Abstract
Functional connectivity (FC) is a potential candidate that can increase the performance of brain-computer interfaces (BCIs) in the elderly because of its compensatory role in neural circuits. However, it is difficult to decode FC by the current machine learning techniques because of a lack of physiological understanding. To investigate the suitability of FC in BCIs for the elderly, we propose the decoding of lower- and higher-order FC using a convolutional neural network (CNN) in six cognitive-motor tasks. The layer-wise relevance propagation (LRP) method describes how age-related changes in FCs impact BCI applications for the elderly compared to younger adults. A total of 17 young adults 24.5±2.7 years and 12 older 72.5±3.2 years adults were recruited to perform tasks related to hand-force control with or without mental calculation. The CNN yielded a six-class classification accuracy of 75.3% in the elderly, exceeding the 70.7% accuracy for the younger adults. In the elderly, the proposed method increased the classification accuracy by 88.3% compared to the filter-bank common spatial pattern. The LRP results revealed that both lower- and higher-order FCs were dominantly overactivated in the prefrontal lobe, depending on the task type.

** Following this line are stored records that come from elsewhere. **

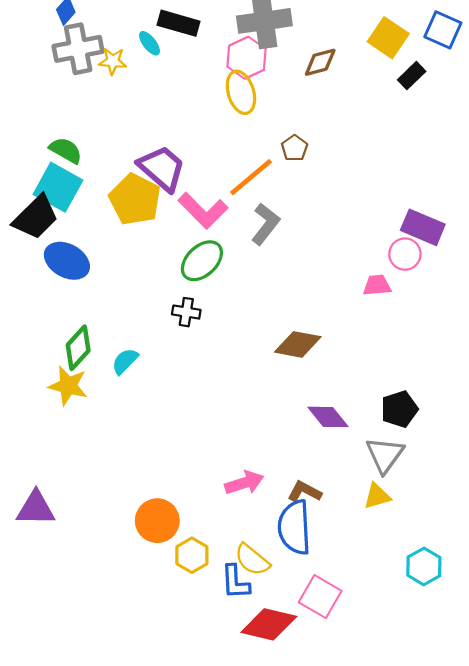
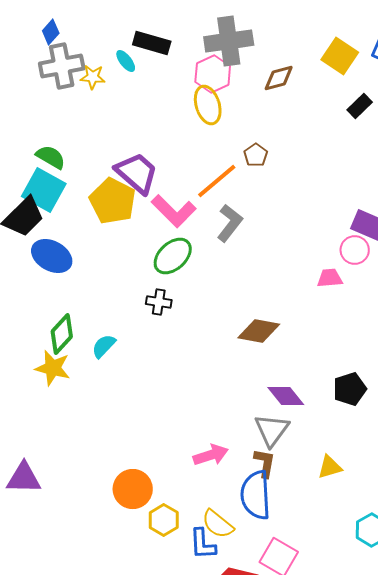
black rectangle: (412, 76) -> (360, 106), moved
gray triangle: (385, 455) -> (272, 430), moved
brown L-shape: (305, 492) -> (265, 463), turned 72

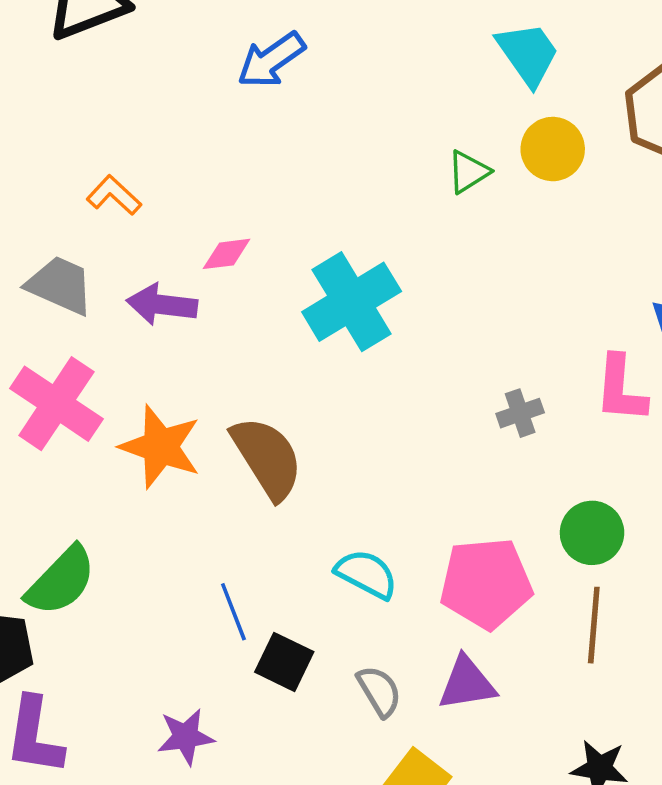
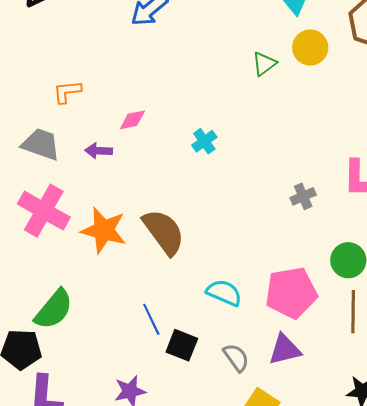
orange L-shape: (114, 195) -> (67, 92), turned -44
cyan cross: (352, 302) -> (204, 141), size x0.5
purple arrow: (162, 305) -> (99, 151), size x0.7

These findings suggest a promising application of multi-order FC with deep learning on BCI systems for the elderly.
Highlights
We found that the difference in LoFC and HiFC between young adults and elderly group within and across brain regions was depended on the task and frequency bands
We found that the layer-wise relevance propagation (LRP)-derived relevance values were higher in the elderly group than in the young adult group, which reflects the age-related Functional connectivity (FC) overactivation
The primary finding of this study is that age-related compensatory overactivation in multi-order FC results in higher accuracy in multi-class brain-computer interfaces (BCIs) for the elderly than for the young adult population
Summary
With advancements in science and medical technologies, the average life span of humans has gradually increased [1]. There is a growing need for brain-computer interface (BCI) systems for healthy elderly people going through nonpathological physical and cognitive declines [2,3]. BCI systems connect the brain to a computer, allowing the user to enhance their life [4,5]. As machine learning and intelligent robotic technology advance, the range of BCI applications is growing. The development of a hybrid BCI, such as the simultaneous use of near-infrared spectroscopy [6] and an electroencephalogram (EEG) system, further increases the potential of BCI applications to real-life situations [7,8,9]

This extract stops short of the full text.